01 Pubblicazione su rivista
Razzano Giovanna
ISSN: 2240-9823

Lo scritto discute i contenuti dell’ordinanza n. 207 della Corte costituzionale, concernente la questione di costituzionalità dell’art. 580 c.p., sull’istigazione o aiuto al suicidio, che viene respinta. La pronuncia tuttavia, mentre da un lato qualifica l’art. 580 c.p. «funzionale alla protezione di interessi meritevoli di tutela da parte dell’ordinamento», dall’altro lo dichiara non applicabile fintantoché il Parlamento non approvi una legge che, ad alcune condizioni, renda il suicidio assistito legale entro una specifica data.
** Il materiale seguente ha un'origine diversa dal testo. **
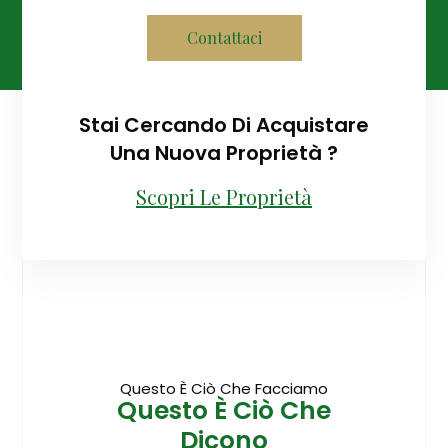
Contattaci
Stai Cercando Di Acquistare
Una Nuova Proprietà ?
Scopri Le Proprietà
Questo È Ciò Che Facciamo
Questo È Ciò Che
Dicono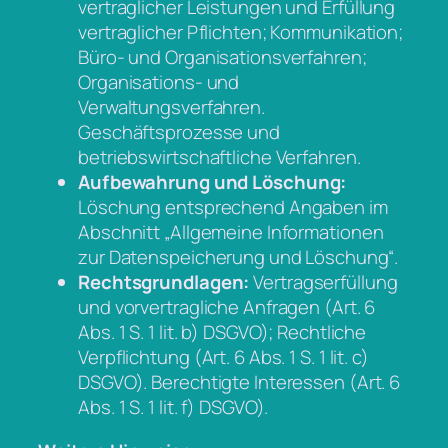
vertraglicher Leistungen und Erfüllung
vertraglicher Pflichten; Kommunikation;
Büro- und Organisationsverfahren;
Organisations- und
Verwaltungsverfahren.
Geschäftsprozesse und
betriebswirtschaftliche Verfahren.
Aufbewahrung und Löschung:
Löschung entsprechend Angaben im
Abschnitt „Allgemeine Informationen
zur Datenspeicherung und Löschung“.
Rechtsgrundlagen:
Vertragserfüllung
und vorvertragliche Anfragen (Art. 6
Abs. 1 S. 1 lit. b) DSGVO); Rechtliche
Verpflichtung (Art. 6 Abs. 1 S. 1 lit. c)
DSGVO). Berechtigte Interessen (Art. 6
Abs. 1 S. 1 lit. f) DSGVO).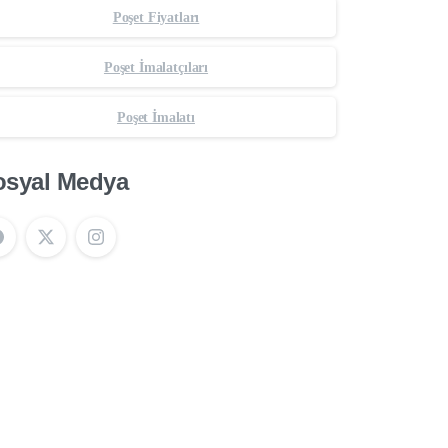
Poşet Fiyatları
Poşet İmalatçıları
Poşet İmalatı
osyal Medya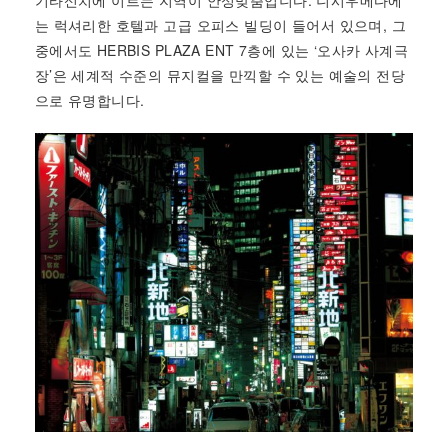
기타신치에 이르는 지역이 안성맞춤입니다. 니시우메다에
는 럭셔리한 호텔과 고급 오피스 빌딩이 들어서 있으며, 그
중에서도 HERBIS PLAZA ENT 7층에 있는 ‘오사카 사계극
장’은 세계적 수준의 뮤지컬을 만끽할 수 있는 예술의 전당
으로 유명합니다.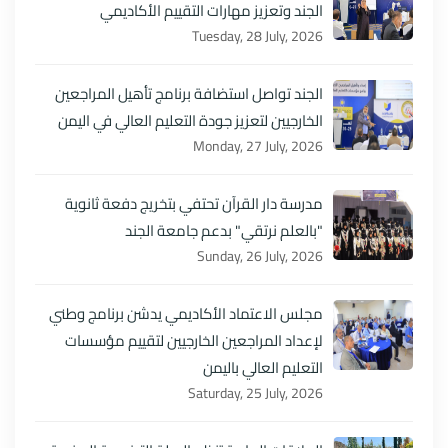
الجند وتعزيز مهارات التقييم الأكاديمي
Tuesday, 28 July, 2026
الجند تواصل استضافة برنامج تأهيل المراجعين
الخارجيين لتعزيز جودة التعليم العالي في اليمن
Monday, 27 July, 2026
مدرسة دار القرآن تحتفي بتخريج دفعة ثانوية
"بالعلم نرتقي" بدعم جامعة الجند
Sunday, 26 July, 2026
مجلس الاعتماد الأكاديمي يدشن برنامج وطني
لإعداد المراجعين الخارجيين لتقييم مؤسسات
التعليم العالي باليمن
Saturday, 25 July, 2026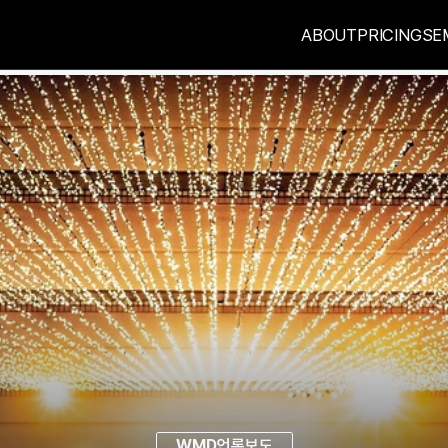
ABOUT
PRICING
SE
WMD
언론보도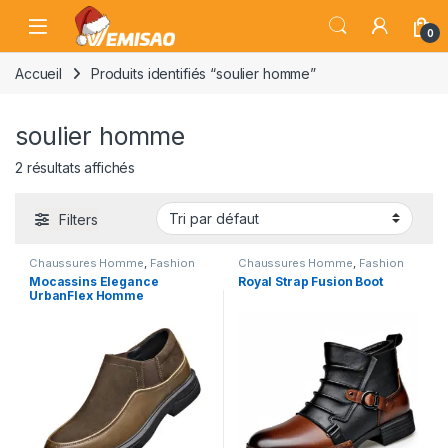
Skip to navigation
Skip to content
Open
0
Accueil
Produits identifiés “soulier homme”
soulier homme
2 résultats affichés
Filters
Chaussures Homme
,
Fashion
Chaussures Homme
,
Fashion
Mocassins Elegance
Royal Strap Fusion Boot
UrbanFlex Homme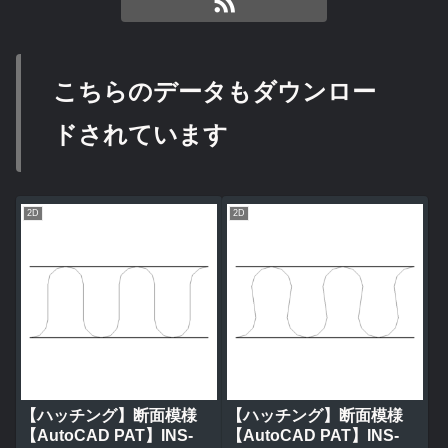
こちらのデータもダウンロー
ドされています
2D
2D
【ハッチング】断面模様
【ハッチング】断面模様
【AutoCAD PAT】INS-
【AutoCAD PAT】INS-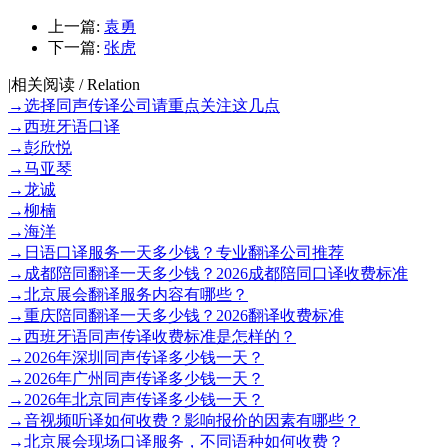
上一篇:
袁勇
下一篇:
张虎
|
相关阅读 / Relation
→
选择同声传译公司请重点关注这几点
→
西班牙语口译
→
彭欣悦
→
马亚琴
→
龙诚
→
柳楠
→
海洋
→
日语口译服务一天多少钱？专业翻译公司推荐
→
成都陪同翻译一天多少钱？2026成都陪同口译收费标准
→
北京展会翻译服务内容有哪些？
→
重庆陪同翻译一天多少钱？2026翻译收费标准
→
西班牙语同声传译收费标准是怎样的？
→
2026年深圳同声传译多少钱一天？
→
2026年广州同声传译多少钱一天？
→
2026年北京同声传译多少钱一天？
→
音视频听译如何收费？影响报价的因素有哪些？
→
北京展会现场口译服务，不同语种如何收费？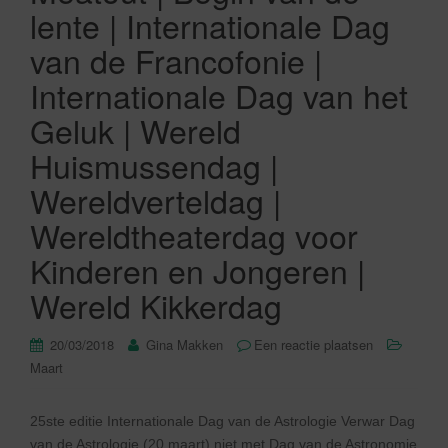
lente | Internationale Dag
van de Francofonie |
Internationale Dag van het
Geluk | Wereld
Huismussendag |
Wereldverteldag |
Wereldtheaterdag voor
Kinderen en Jongeren |
Wereld Kikkerdag
20/03/2018
Gina Makken
Een reactie plaatsen
Maart
25ste editie Internationale Dag van de Astrologie Verwar Dag
van de Astrologie (20 maart) niet met Dag van de Astronomie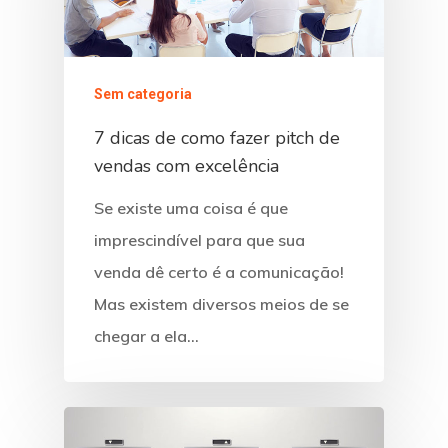
Sem categoria
7 dicas de como fazer pitch de
vendas com excelência
Se existe uma coisa é que
imprescindível para que sua
venda dê certo é a comunicação!
Mas existem diversos meios de se
chegar a ela…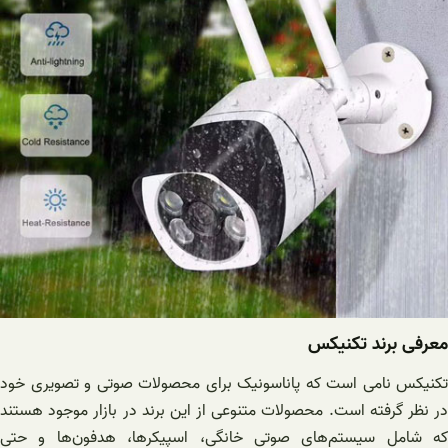
معرفی برند تکنیکس
تکنیکس نامی است که پاناسونیک برای محصولات صوتی و تصویری خود
در نظر گرفته است. محصولات متنوعی از این برند در بازار موجود هستند
که شامل سیستم‌های صوتی خانگی، اسپیکرها، هدفون‌ها و حتی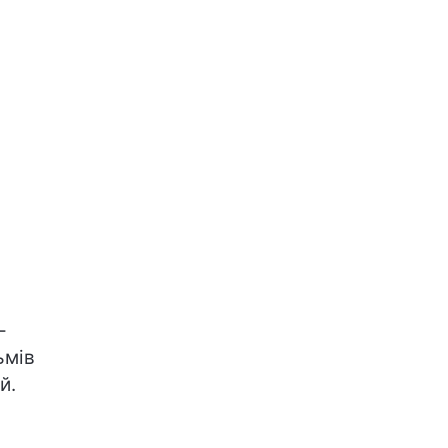
-
ьмів
й.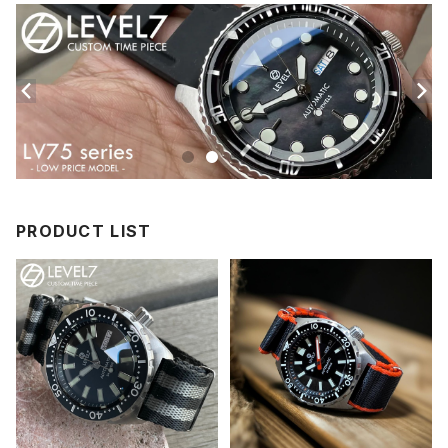
PRODUCT LIST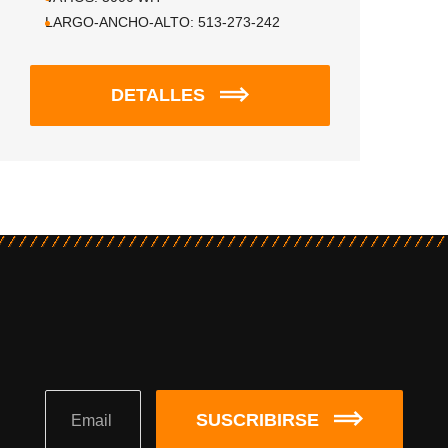
LARGO-ANCHO-ALTO:
513-273-242
DETALLES
SUSCRIBIRSE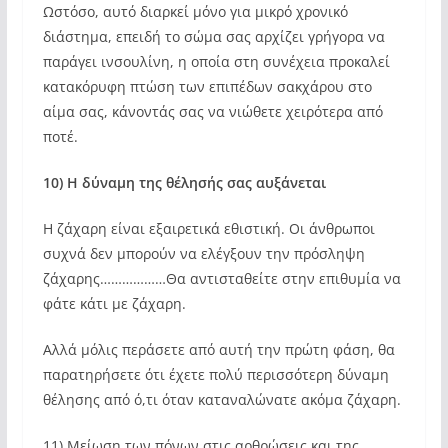
Ωστόσο, αυτό διαρκεί μόνο για μικρό χρονικό
διάστημα, επειδή το σώμα σας αρχίζει γρήγορα να
παράγει ινσουλίνη, η οποία στη συνέχεια προκαλεί
κατακόρυφη πτώση των επιπέδων σακχάρου στο
αίμα σας, κάνοντάς σας να νιώθετε χειρότερα από
ποτέ.
10) Η δύναμη της θέλησής σας αυξάνεται
Η ζάχαρη είναι εξαιρετικά εθιστική. Οι άνθρωποι
συχνά δεν μπορούν να ελέγξουν την πρόσληψη
ζάχαρης………………Θα αντισταθείτε στην επιθυμία να
φάτε κάτι με ζάχαρη.
Αλλά μόλις περάσετε από αυτή την πρώτη φάση, θα
παρατηρήσετε ότι έχετε πολύ περισσότερη δύναμη
θέλησης από ό,τι όταν καταναλώνατε ακόμα ζάχαρη.
11) Μείωση των πόνων στις αρθρώσεις και της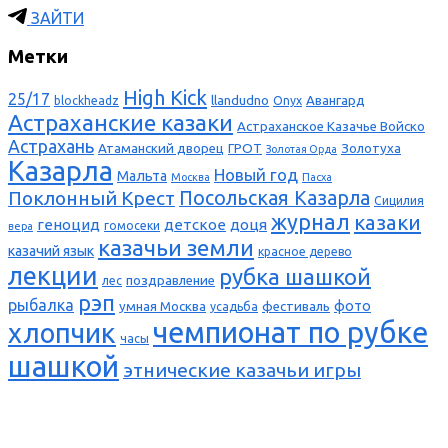
ЗАЙТИ
Метки
High Kick
25/17
llandudno
Авангард
blockheadz
Onyx
Астраханские казаки
Астраханское Казачье Войско
Астрахань
Атаманский дворец
ГРОТ
Золотуха
Золотая Орда
Казарла
Новый год
Мальта
Москва
Пасха
Поклонный Крест
Посольская Казарла
Сицилия
журнал
казаки
геноцид
детское
доця
гомосеки
вера
казачьи земли
казачий язык
красное дерево
лекции
рубка шашкой
поздравление
лес
рэп
рыбалка
фото
умная Москва
фестиваль
усадьба
чемпионат по рубке
хлопчик
часы
шашкой
этнические казачьи игры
In tal modo non solo viene travalicato il thema decidendum, ma si assiste al passaggio dal giudizio sul reato di aiuto al suicidio a quello sull’opportunità del diritto al suicidio assistito, in assenza di qualsiasi “rima”, ossia di un’estensione interpretativa giustificata da una necessità logica. Criticabile è anche l’asserita analogia fra l’ordinanza e la sentenza Nicklinson della Suprema Corte inglese. Mentre infatti quest’ultima ha lasciato al Parlamento ogni discrezionalità in merito alla scelta di circoscrivere il divieto di suicidio assistito, la Corte costituzionale italiana ha invece dettato la legge che il Parlamento dovrebbe adottare, assegnandogli persino un termine. Ove così avvenisse, l’Italia diventerebbe simile al Belgio e all’Olanda, Paesi della CEDU che, a talune condizioni, hanno legalizzato eutanasia e suicidio assistito. In questi ordinamenti però, dopo oltre quindici anni di vigenza di queste leggi, i casi sono aumentati a dismisura e la morte assistita si pratica anche a coloro che sono vulnerabili, che si sentono soli e che possiedono una capacità di intendere compromessa.